PROBLEM DESCRIPTION >> Please reproduce the listing below exactly, leaving out every picture.

DATA FOR THIS EXERCISE >>
● ● ● ● ● ● ●

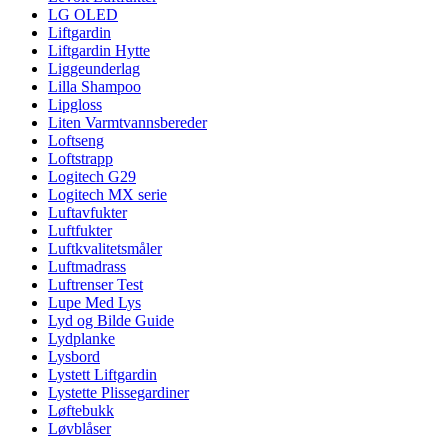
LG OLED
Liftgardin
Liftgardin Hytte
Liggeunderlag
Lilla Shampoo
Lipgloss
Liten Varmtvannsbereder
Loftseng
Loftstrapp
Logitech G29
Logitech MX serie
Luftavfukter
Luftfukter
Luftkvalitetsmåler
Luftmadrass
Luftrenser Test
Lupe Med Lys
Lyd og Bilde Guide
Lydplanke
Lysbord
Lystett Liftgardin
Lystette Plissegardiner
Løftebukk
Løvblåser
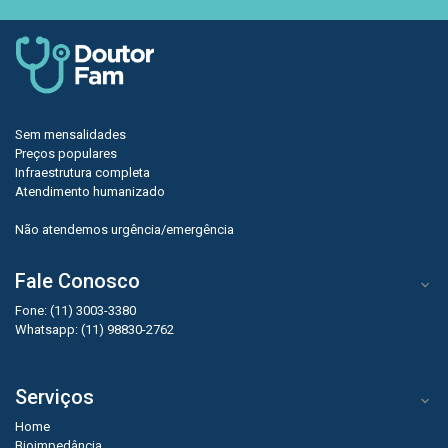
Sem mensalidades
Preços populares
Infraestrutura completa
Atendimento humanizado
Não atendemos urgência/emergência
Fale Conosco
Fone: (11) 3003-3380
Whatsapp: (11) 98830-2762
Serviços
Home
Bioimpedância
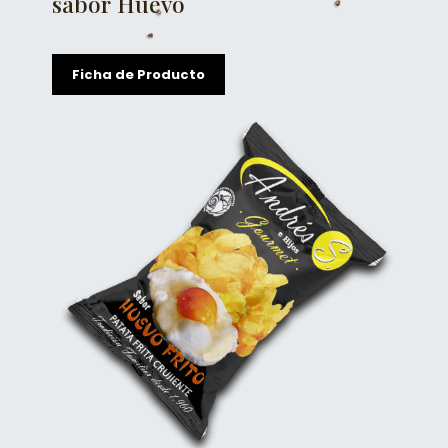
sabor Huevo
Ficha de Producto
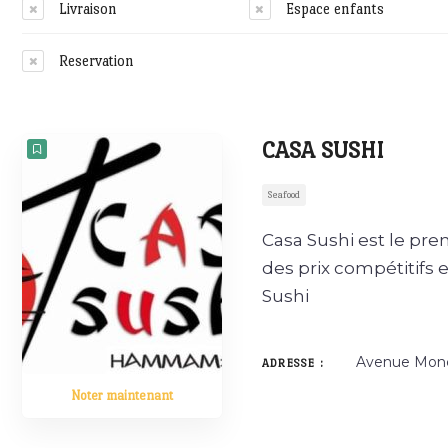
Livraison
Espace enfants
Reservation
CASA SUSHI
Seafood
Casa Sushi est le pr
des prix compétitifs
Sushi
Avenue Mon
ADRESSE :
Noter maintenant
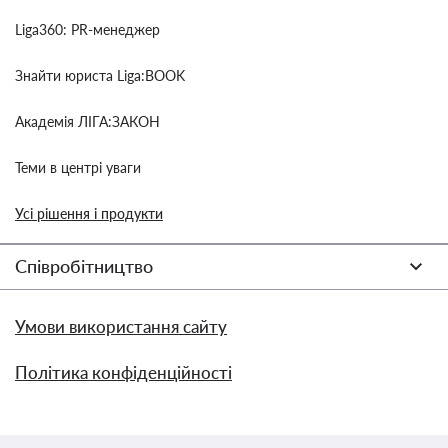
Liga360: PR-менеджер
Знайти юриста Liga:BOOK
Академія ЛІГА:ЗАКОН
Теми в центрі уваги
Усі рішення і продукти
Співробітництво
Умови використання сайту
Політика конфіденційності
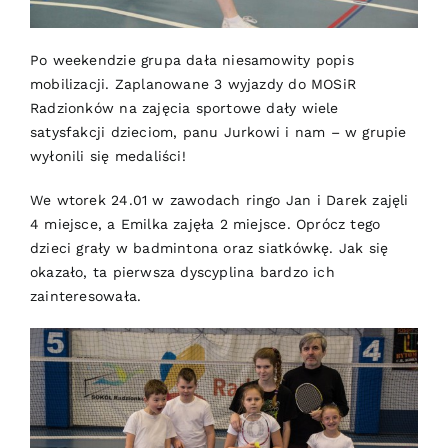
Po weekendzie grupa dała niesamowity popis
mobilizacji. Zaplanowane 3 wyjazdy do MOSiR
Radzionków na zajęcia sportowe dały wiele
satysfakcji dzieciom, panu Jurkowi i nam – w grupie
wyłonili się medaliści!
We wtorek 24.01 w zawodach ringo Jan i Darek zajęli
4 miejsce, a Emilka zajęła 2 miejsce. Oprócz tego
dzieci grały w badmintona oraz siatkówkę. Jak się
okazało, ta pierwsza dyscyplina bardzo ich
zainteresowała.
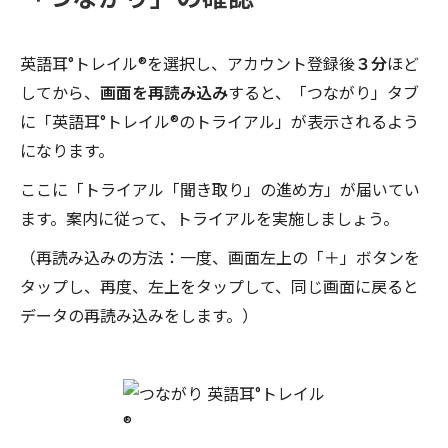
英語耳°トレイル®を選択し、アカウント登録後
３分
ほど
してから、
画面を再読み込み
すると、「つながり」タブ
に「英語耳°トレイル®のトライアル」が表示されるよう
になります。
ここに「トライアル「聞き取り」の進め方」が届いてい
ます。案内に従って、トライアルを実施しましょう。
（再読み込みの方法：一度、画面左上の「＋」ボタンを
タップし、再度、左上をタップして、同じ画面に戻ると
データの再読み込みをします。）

● ● ● ● ● ● ●

FINISHED TASK >>
LG OLED
Liftgardin
Liftgardin Hytte
Liggeunderlag
Lilla Shampoo
Lipgloss
Liten Varmtvannsbereder
Loftseng
Loftstrapp
Logitech G29
Logitech MX serie
Luftavfukter
Luftfukter
Luftkvalitetsmåler
Luftmadrass
Luftrenser Test
Lupe Med Lys
Lyd og Bilde Guide
Lydplanke
Lysbord
Lystett Liftgardin
Lystette Plissegardiner
Løftebukk
Løvblåser
Sem mensalidades
Preços populares
Infraestrutura completa
Atendimento humanizado
Não atendemos urgência/emergência
Fale Conosco
Fone: (11) 3003-3380
Whatsapp: (11) 98830-2762
Serviços
Home
Bioimpedância
sabor Huevo
Ficha de Producto
Livraison
Espace enfants
Reservation
CASA SUSHI
Seafood
Casa Sushi est le pr
des prix compétitifs
Sushi
Avenue Mon
ADRESSE :
Noter maintenant
Liga360: PR-менеджер
Знайти юриста Liga:BOOK
Академія ЛІГА:ЗАКОН
Теми в центрі уваги
Усі рішення і продукти
Співробітництво
Умови використання сайту
Політика конфіденційності
Po weekendzie grupa dała niesamowity popis
mobilizacji. Zaplanowane 3 wyjazdy do MOSiR
Radzionków na zajęcia sportowe dały wiele
satysfakcji dzieciom, panu Jurkowi i nam – w grupie
wyłonili się medaliści!
We wtorek 24.01 w zawodach ringo Jan i Darek zajęli
4 miejsce, a Emilka zajęła 2 miejsce. Oprócz tego
dzieci grały w badmintona oraz siatkówkę. Jak się
okazało, ta pierwsza dyscyplina bardzo ich
zainteresowała.
英語耳°トレイル®を選択し、アカウント登録後
３分
ほど
してから、
画面を再読み込み
すると、「つながり」タブ
に「英語耳°トレイル®のトライアル」が表示されるよう
になります。
ここに「トライアル「聞き取り」の進め方」が届いてい
ます。案内に従って、トライアルを実施しましょう。
（再読み込みの方法：一度、画面左上の「＋」ボタンを
タップし、再度、左上をタップして、同じ画面に戻ると
データの再読み込みをします。）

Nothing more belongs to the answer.